Hemagglutinating activity of serovar reference strains of Ornithobacterium rhinotracheale included in the present study.*
Agglutination of 1% fresh erythrocytes recorded in 3 repetitions of the assays: + = positive reaction; – = negative reaction. No strain was able to agglutinate hen, cow, horse, and rainbow trout erythrocytes.
Hemagglutination by using Harris hawk erythrocytes was carried out only in 1 assay.

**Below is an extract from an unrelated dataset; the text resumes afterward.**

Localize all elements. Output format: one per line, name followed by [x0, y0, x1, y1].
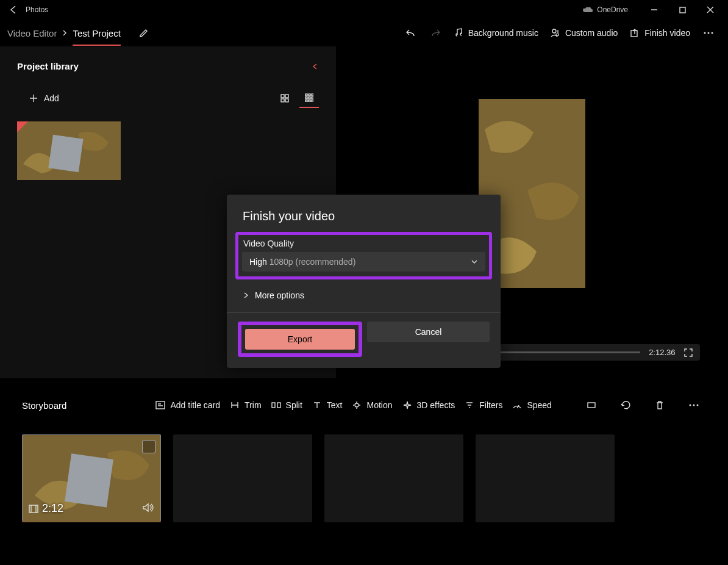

With the exception of 2 strains (ORV 94084 K858 ORT and BAC 96–0334 #MINN 18), all bacterial suspensions were adjusted to a hemagglutination titer of 8. Strain ORV 94084 K858 ORT was adjusted to a hemagglutination titer of 2. No hemagglutinating activity of strain BAC 96–0334 #MINN 18 was observed. Bacterial suspension of this strain was adjusted by spectrophotometry to a similar optical density showed by the adjusted (hemagglutination titer of 8) O-95029 No. 16279 strain. The hemagglutination titers of fresh bacterial suspensions with fresh erythrocytes of the different animal species included in the study are shown in Table 1. With the exception of rabbit erythrocytes, strain BAC 96–0334 #MINN 18 did not agglutinate any of the erythrocytes tested. However, all bacterial suspensions agglutinated the rabbit erythrocytes. Erythrocytes from hen, cow, horse, and rainbow trout were not agglutinated by any of the bacterial suspensions.
Results showed that differences exist in the hemagglutinating activity among the reference strains of O. rhinotracheale included in the study. However, it was concluded that hemagglutination tests including fresh rabbit erythrocyte rather than chicken erythrocyte suspensions are better suited for testing the hemagglutinating activity of O. rhinotracheale.
Acknowledgements. This work was supported by Universidad Autónoma del Estado de México, project 1999/2005. Vicente Vega held a scholarship from this project.